As the evening progressed he felt like a camp director. Boys and girls, can’t we all get along? Was he the only one who understood communication? It was a small victory that by the end of the game, he’d at least gotten them to laugh. Noelle especially, but then, she already appreciated his sense of humor. By the time Todd’s family headed back to their cabin, she turned shining eyes on him and murmured, “That was nothing short of amazing.”
“What?”
“The way you drew them out, got them working together.”
“Once I ascertained Stan did have a pulse, and Sarah and her mother could smile, and Todd wouldn’t murder anyone …” He spread his hands. “It was clear sailing.”
Rick adjusted his seat on the couch, stretched his legs. “Not everyone has your stamina, Morgan.”
“Stamina? We are talking basic interfacing.”

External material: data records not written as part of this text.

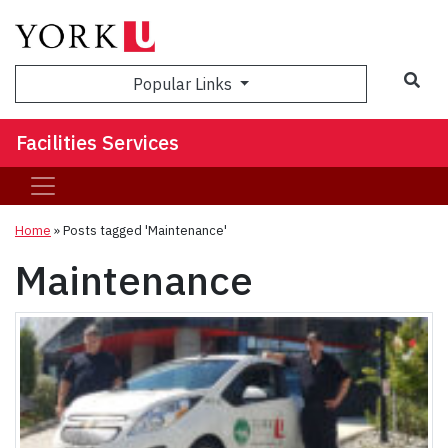
Sea
Popular Links
Facilities Services
Home
»
Posts tagged 'Maintenance'
Maintenance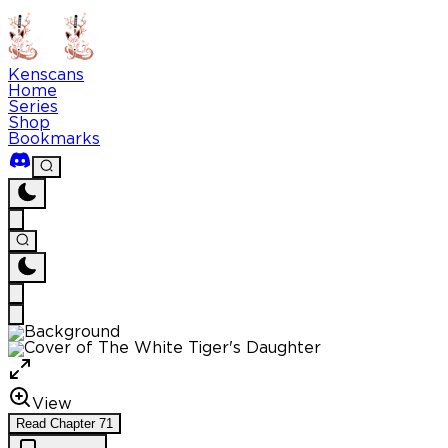
Kenscans
Home
Series
Shop
Bookmarks
View
Read
Chapter
71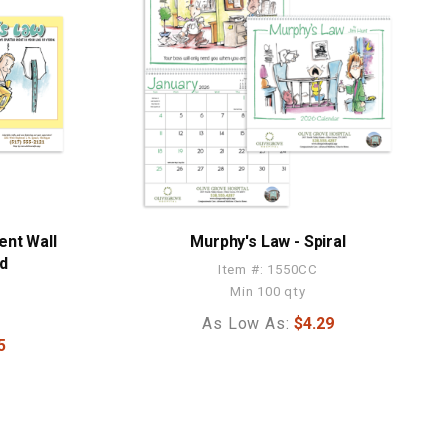
ent Wall
Murphy's Law - Spiral
ed
Item #: 1550CC
Min 100 qty
As Low As:
$4.29
5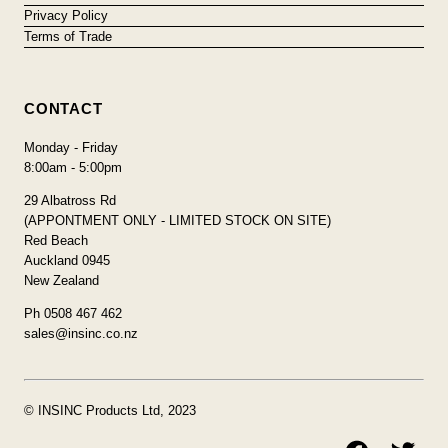
Privacy Policy
Terms of Trade
CONTACT
Monday - Friday
8:00am - 5:00pm
29 Albatross Rd
(APPONTMENT ONLY - LIMITED STOCK ON SITE)
Red Beach
Auckland 0945
New Zealand
Ph 0508 467 462
sales@insinc.co.nz
© INSINC Products Ltd, 2023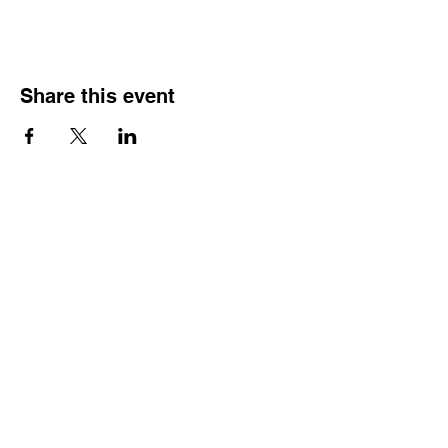
Share this event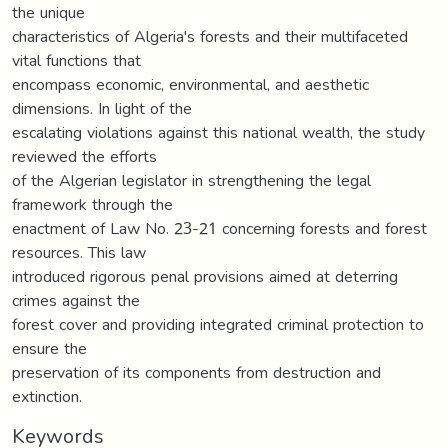
the unique
characteristics of Algeria's forests and their multifaceted
vital functions that
encompass economic, environmental, and aesthetic
dimensions. In light of the
escalating violations against this national wealth, the study
reviewed the efforts
of the Algerian legislator in strengthening the legal
framework through the
enactment of Law No. 23-21 concerning forests and forest
resources. This law
introduced rigorous penal provisions aimed at deterring
crimes against the
forest cover and providing integrated criminal protection to
ensure the
preservation of its components from destruction and
extinction.
Keywords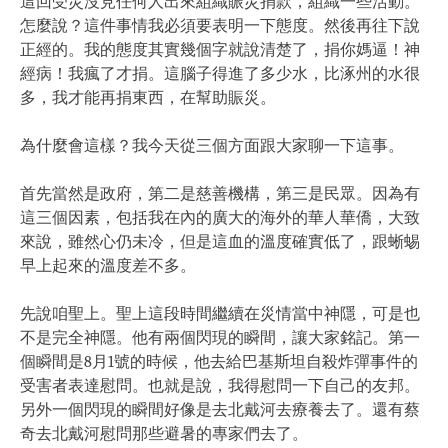
這回受災沒見任何人出來組織賑災捐款，組織一些活動。
怎麼說？這件事情我必須要表明一下態度。然後再往下說
正經的。我的態度其實幾個字就說清楚了，捐你媽逼！神
經病！我瘋了才捐。這腦子得進了多少水，比涿州的水很
多，我才能再捐東西，在幫助賑災。
為什麼會這樣？我今天從三個方面跟大家聊一下這事。
首先當然是政府，第二是慈善機構，第三是民眾。因為有
這三個因素，包括我在內的廣大的海外的華人華僑，大致
來說，雖然心仍未冷，但是這血的溫度確實低了，跟蜥蜴
早上起來的溫度差不多。
先說咱聖上。聖上這段時間繼續在災情當中神隱，可是也
不是完全神隱。他有兩個閃現的瞬間，讓大家銘記。第一
個瞬間是8月1號的時候，他去給巴基斯坦自殺炸彈事件的
受害者表達慰問。也就是說，我得慰問一下自己的友邦。
另外一個閃現的瞬間好像是去北戴河去療養去了。還有蔡
奇去北戴河慰問那些避暑的專家們去了。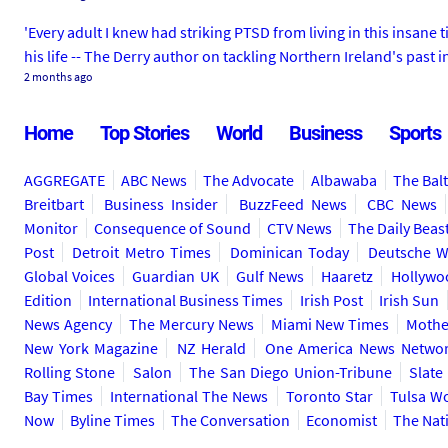
'Every adult I knew had striking PTSD from living in this insan
his life -- The Derry author on tackling Northern Ireland's past
2 months ago
Home
Top Stories
World
Business
Sports
AGGREGATE
ABC News
The Advocate
Albawaba
The Bal
Breitbart
Business Insider
BuzzFeed News
CBC News
Monitor
Consequence of Sound
CTV News
The Daily Beas
Post
Detroit Metro Times
Dominican Today
Deutsche W
Global Voices
Guardian UK
Gulf News
Haaretz
Hollywo
Edition
International Business Times
Irish Post
Irish Sun
News Agency
The Mercury News
Miami New Times
Mothe
New York Magazine
NZ Herald
One America News Netwo
Rolling Stone
Salon
The San Diego Union-Tribune
Slate
Bay Times
International The News
Toronto Star
Tulsa W
Now
Byline Times
The Conversation
Economist
The Nat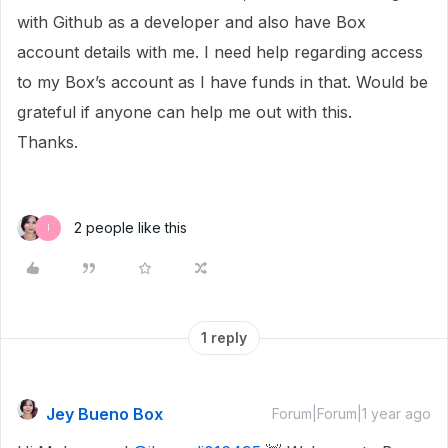
with Github as a developer and also have Box
account details with me. I need help regarding access
to my Box’s account as I have funds in that. Would be
grateful if anyone can help me out with this.
Thanks.
2 people like this
I
1 reply
Jey Bueno Box
Forum|Forum|1 year ago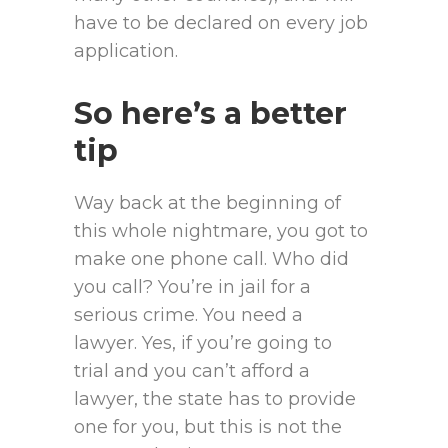
have to be declared on every job
application.
So here’s a better
tip
Way back at the beginning of
this whole nightmare, you got to
make one phone call. Who did
you call? You’re in jail for a
serious crime. You need a
lawyer. Yes, if you’re going to
trial and you can’t afford a
lawyer, the state has to provide
one for you, but this is not the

“Well, not everyone has your gift of gab.”
“But Morgan’s right.” Noelle laid her hand on Rick’s arm. “When Stan had us all rolling with his mermaid impersonation, I think everyone felt a surprising camaraderie. That family needs to laugh.”
Morgan sent her a half smile. “I definitely think your asylum charade topped the event.”
“So I do insane well.” She polished her nails on her chest with a smile. Was it only months ago she’d hidden herself away, too broken to face life and love and laughter? “But you are the co
nsummate ham.”
“Well.” He stood up. “It’s good for people to push past their inhibitions.” He jutted his jaw at Rick. “You might even find a latent thespian in that man you married, Noelle.”
Rick shook his head. “It’s not inhibition. Just not my style.”
Morgan smiled. “Give me a while.”
“Morgan, you’ve had thirty years of working on me, pushing me into things I wanted no part of. I think I am what I am.”
Noelle reached up and kissed his cheek. “Just the way I like you.”
Morgan ran a hand through his hair. “Well, it’s getting thick in here. Guess I’ll check my mail.”
“I thought you didn’t work on these hiatuses.” Rick wrapped his arm around Noelle’s shoulders.
“I have a few things hanging. Denise’ll have my hide if I go completely incommunicado.” Though he regularly drove his zealous professional assistant crazy that way. “Good night, lovebirds.” He headed up the stairs.
CHAPTER
5
Jill wondered for the umpteenth time why she had come. The week had passed too quickly with all the end-of-the-year reports and evaluations, the meetings with the parents whose children she would continue to tutor. And then there’d been the blood test and the stress of waiting for those results and the thoughts and memories churned by the whole situation.
She should have skipped this event even after paying the fee. She’d done her duty for the fund, more than she could afford, and it was ludicrous seeing these people, hearing who was driving a Porsche, who practiced law, who was in jail. None of that mattered to her. She shouldn’t have come. It would drain her reserves.
She saw him walk in, as though some inner radar had been tuned for that moment all evening. She hadn’t been watching for him, but his entrance had drawn her gaze immediately. How could it not?